*Your objective*. Produce a faithful copy of every record below, without the pictures.

Records from a data source
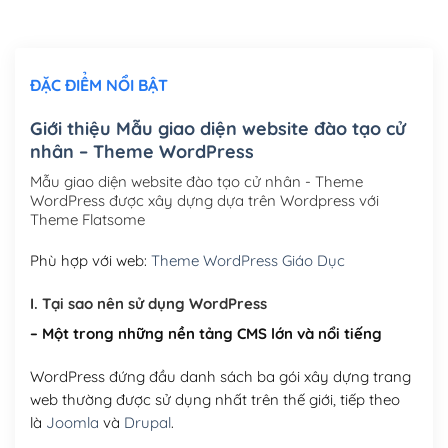
Chỉnh sửa site theo yêu cầu tuỳ chọn
(+2,000,000₫)
ĐẶC ĐIỂM NỔI BẬT
Mua thêm Host + Tên miền
Tên miền quốc tế .com .net .org (1 năm)
(+300,000₫)
Giới thiệu Mẫu giao diện website đào tạo cử
nhân – Theme WordPress
Tên miền Việt Nam .vn (1 năm)
(+550,000₫)
Mẫu giao diện website đào tạo cử nhân - Theme
Hosting 2GB SSD (1 năm)
(+450,000₫)
WordPress được xây dựng dựa trên Wordpress với
Theme Flatsome
Hosting 3GB SSD (1 năm)
(+550,000₫)
Phù hợp với web:
Theme WordPress Giáo Dục
Hosting 5GB SSD (1 năm)
(+650,000₫)
I. Tại sao nên sử dụng WordPress
Hosting 8GB SSD (1 năm)
(+950,000₫)
– Một trong những nền tảng CMS lớn và nổi tiếng
WordPress đứng đầu danh sách ba gói xây dựng trang
web thường được sử dụng nhất trên thế giới, tiếp theo
là
Joomla
và
Drupal
.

*Finished task*.
Chỉnh sửa site theo yêu cầu tuỳ chọn
(+2,000,000₫)
ĐẶC ĐIỂM NỔI BẬT
Mua thêm Host + Tên miền
Tên miền quốc tế .com .net .org (1 năm)
(+300,000₫)
Giới thiệu Mẫu giao diện website đào tạo cử
nhân – Theme WordPress
Tên miền Việt Nam .vn (1 năm)
(+550,000₫)
Mẫu giao diện website đào tạo cử nhân - Theme
Hosting 2GB SSD (1 năm)
(+450,000₫)
WordPress được xây dựng dựa trên Wordpress với
Theme Flatsome
Hosting 3GB SSD (1 năm)
(+550,000₫)
Phù hợp với web:
Theme WordPress Giáo Dục
Hosting 5GB SSD (1 năm)
(+650,000₫)
I. Tại sao nên sử dụng WordPress
Hosting 8GB SSD (1 năm)
(+950,000₫)
– Một trong những nền tảng CMS lớn và nổi tiếng
WordPress đứng đầu danh sách ba gói xây dựng trang
web thường được sử dụng nhất trên thế giới, tiếp theo
là
Joomla
và
Drupal
.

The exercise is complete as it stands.